Voltei para as chuvas de abril. Minhas entranhas
estavam secas como ossos. “Sinto que algo violento está iminente”, disse ao meu
parceiro. Diante de mim, vi anos longos e lentos de perda angustiante. Vi
levante. Vi nossas ruas banhadas em sangue.
* * *
O breve silêncio do Ocidente é substituído por um
rugido. Políticos de Washington a Bruxelas gritam com uma sincronia que parece
ensaiada. Apenas horas se passam antes que a justa tristeza pela perda de vidas
judias seja transformada em declarações de guerra. Pedidos para “arrasar” e
“liquidar” conosco. Demandas de “nenhuma restrição” [à ação de Israel]. Somos
declarados “animais” pelo ministro da Defesa de Tel Aviv, e o consenso
ocidental concorda – senadores dos EUA nos chamam de selvagens, que merecem ser
aplainados no chão. Um segundo tipo de déjà vu: o de meus piores pesadelos,
realizados. A retórica da guerra ao terror é reprisada; palestinos, muçulmanos,
ISIS e Hamas são reduzidos a um monte degradado. As facções antiárabes mais
extremas de Israel estão em alta, enquanto celebridades e governos ocidentais
ecoam os clamores do pós-11 de setembro de bem contra o mal. A própria noção de
civis palestinos desaparece. Este é o primeiro tipo de morte.
* * *
“Você acha que o Hamas matará os reféns?” Meu pai
pergunta ao telefone. “Não faço ideia, Baba. Acho que eles querem trocá-los por
prisioneiros palestinos.” “Ahhhh. Eu realmente espero que eles não os matem.

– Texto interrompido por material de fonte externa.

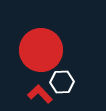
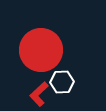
red L-shape: moved 1 px left; rotated 90 degrees counterclockwise
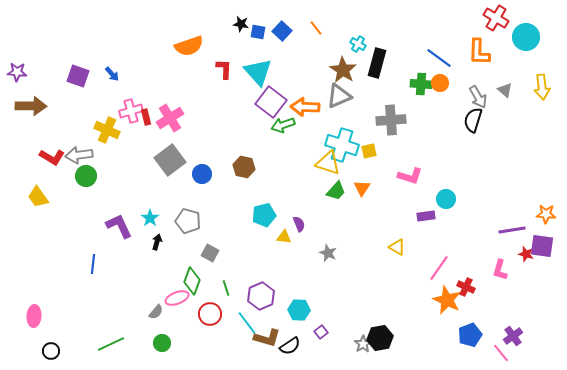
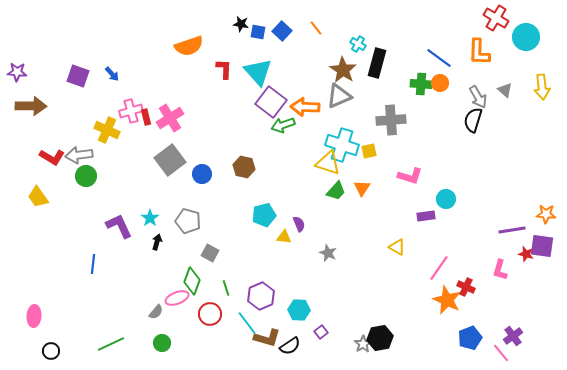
blue pentagon at (470, 335): moved 3 px down
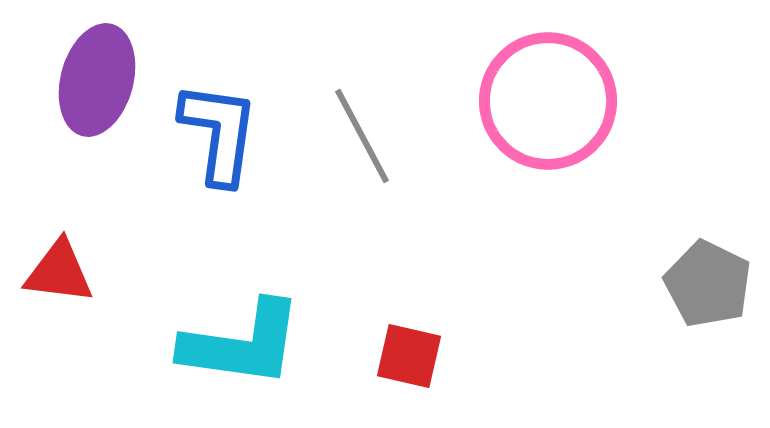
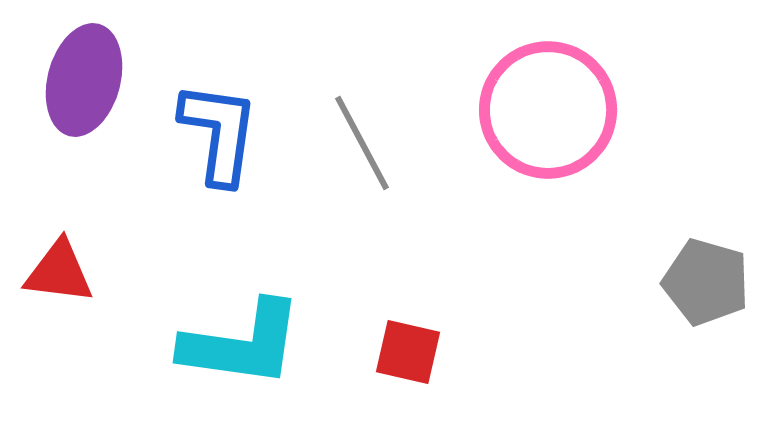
purple ellipse: moved 13 px left
pink circle: moved 9 px down
gray line: moved 7 px down
gray pentagon: moved 2 px left, 2 px up; rotated 10 degrees counterclockwise
red square: moved 1 px left, 4 px up
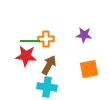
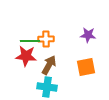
purple star: moved 4 px right
orange square: moved 3 px left, 2 px up
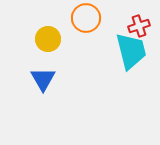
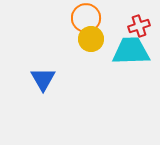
yellow circle: moved 43 px right
cyan trapezoid: rotated 78 degrees counterclockwise
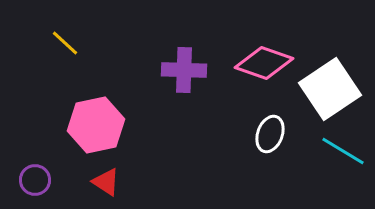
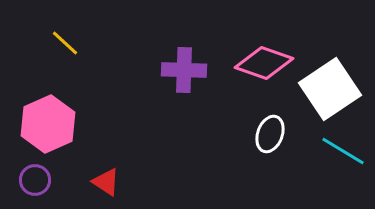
pink hexagon: moved 48 px left, 1 px up; rotated 12 degrees counterclockwise
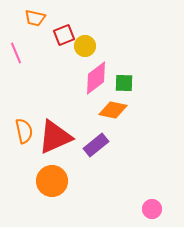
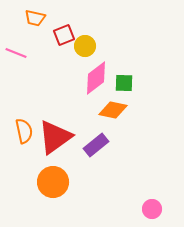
pink line: rotated 45 degrees counterclockwise
red triangle: rotated 12 degrees counterclockwise
orange circle: moved 1 px right, 1 px down
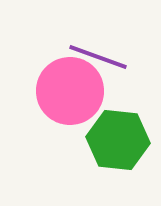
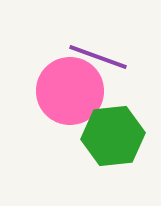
green hexagon: moved 5 px left, 4 px up; rotated 12 degrees counterclockwise
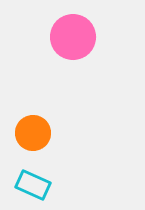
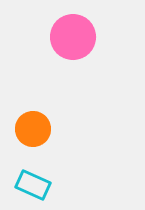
orange circle: moved 4 px up
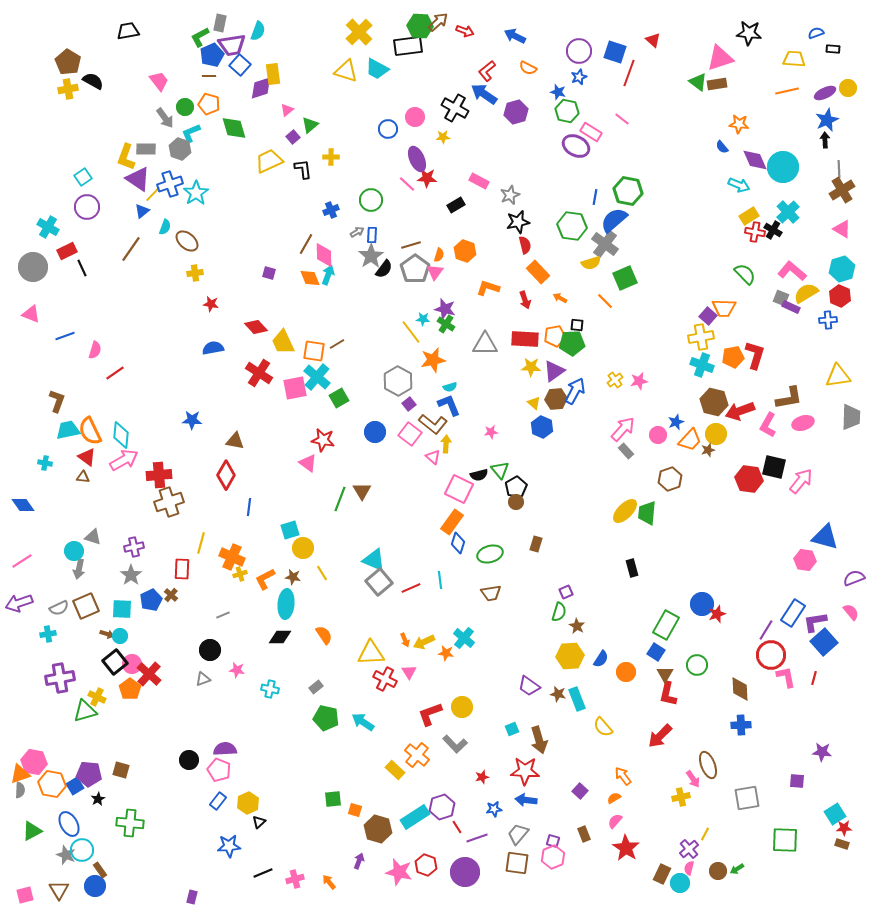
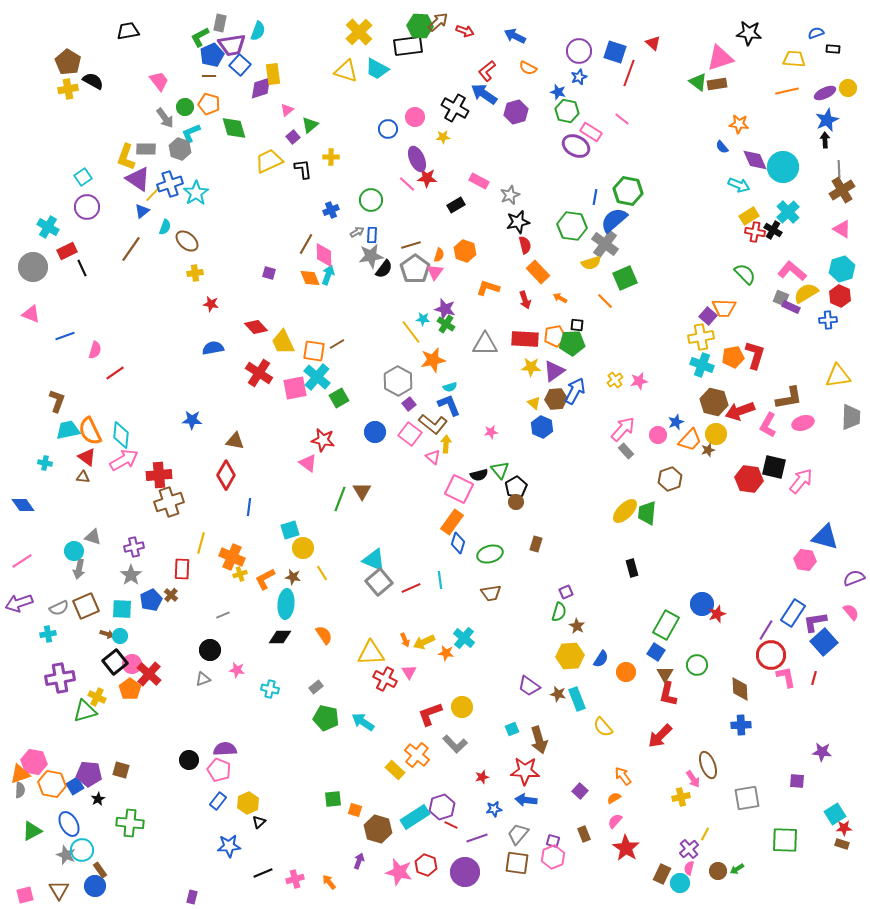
red triangle at (653, 40): moved 3 px down
gray star at (371, 256): rotated 25 degrees clockwise
red line at (457, 827): moved 6 px left, 2 px up; rotated 32 degrees counterclockwise
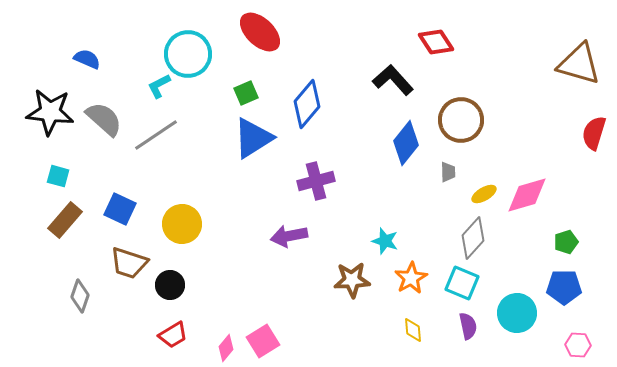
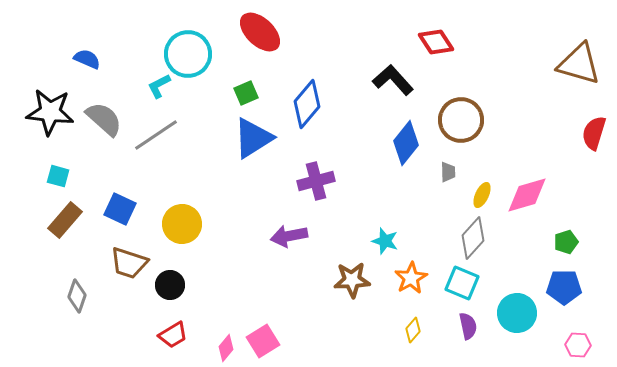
yellow ellipse at (484, 194): moved 2 px left, 1 px down; rotated 35 degrees counterclockwise
gray diamond at (80, 296): moved 3 px left
yellow diamond at (413, 330): rotated 45 degrees clockwise
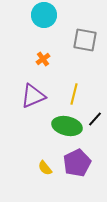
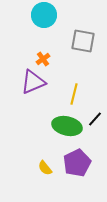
gray square: moved 2 px left, 1 px down
purple triangle: moved 14 px up
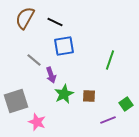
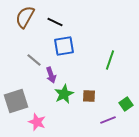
brown semicircle: moved 1 px up
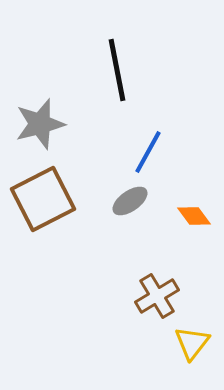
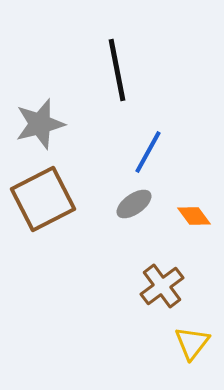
gray ellipse: moved 4 px right, 3 px down
brown cross: moved 5 px right, 10 px up; rotated 6 degrees counterclockwise
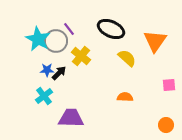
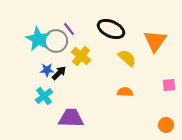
orange semicircle: moved 5 px up
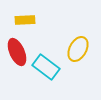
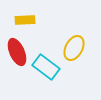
yellow ellipse: moved 4 px left, 1 px up
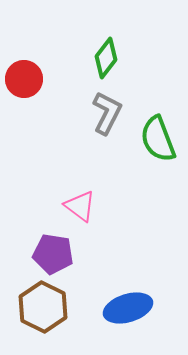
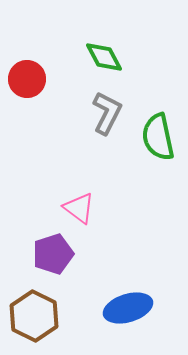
green diamond: moved 2 px left, 1 px up; rotated 66 degrees counterclockwise
red circle: moved 3 px right
green semicircle: moved 2 px up; rotated 9 degrees clockwise
pink triangle: moved 1 px left, 2 px down
purple pentagon: rotated 27 degrees counterclockwise
brown hexagon: moved 9 px left, 9 px down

Isso não é… não queremos isso.” “Não. Isso não é o que queremos.”
Meu primo em Gaza manda outra mensagem: “Agora
estamos todos reunidos em um quarto, ouvindo as notícias no rádio e também
pelas redes sociais. Meu irmão Mahmoud [nove anos] sempre sente medo em todas
as guerras, e tentamos acalmá-lo. Ele pergunta: ‘Como é a morte?’ Ele chora,
‘Tenho medo de morrer’. Ele não quer comer nada e está muito assustado. Tentei
fazê-lo assistir a um filme até que esquecesse, mas ele ainda pensa na morte e
pergunta: ‘Como é a morte e o que sentimos quando morremos?’ Seu rosto está
pálido. . . Sinto um sentimento estranho e diferente.”
* * *
Alguns leitores esperam que eu denuncie a
resistência violenta. Eles imaginam que, sem essa garantia, que não pedem de
nenhum israelense, não tenho o direito de falar. Acreditam ter direito a uma
versão de palestina que abre mão de tudo o que o liberalismo branco oferece a
nossos opressores e a si mesmo: o direito de existir, o direito à autodefesa.
Eles criminalizaram nossas formas não violentas de protesto, mataram
manifestantes pacíficos, prenderam nossos poetas e assassinaram nossos
jornalistas. Eles não acreditam em nosso sofrimento histórico ou contemporâneo.
Ao mesmo tempo, acreditam que é nosso estado natural – parte da paisagem marrom
e nebulosa do chamado “mundo árabe”. É uma abjeção que devemos aceitar, em
silêncio e acima da dor dos nossos mortos.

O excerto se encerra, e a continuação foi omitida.